Extracted material →
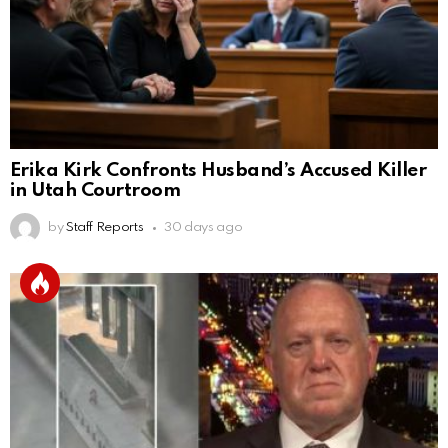
Erika Kirk Confronts Husband’s Accused Killer
in Utah Courtroom
by
Staff Reports
30 days ago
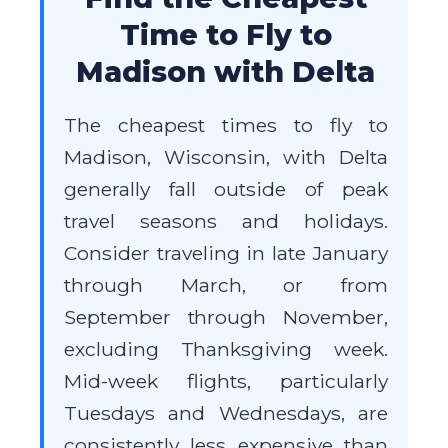
Time to Fly to
Madison with Delta
The cheapest times to fly to
Madison, Wisconsin, with Delta
generally fall outside of peak
travel seasons and holidays.
Consider traveling in late January
through March, or from
September through November,
excluding Thanksgiving week.
Mid-week flights, particularly
Tuesdays and Wednesdays, are
consistently less expensive than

Goal of the exercise → Beginning with the line that contains "Madison, Wisconsin, with Delta", set down every line through the end of the data without change.

Output below →
Madison, Wisconsin, with Delta
generally fall outside of peak
travel seasons and holidays.
Consider traveling in late January
through March, or from
September through November,
excluding Thanksgiving week.
Mid-week flights, particularly
Tuesdays and Wednesdays, are
consistently less expensive than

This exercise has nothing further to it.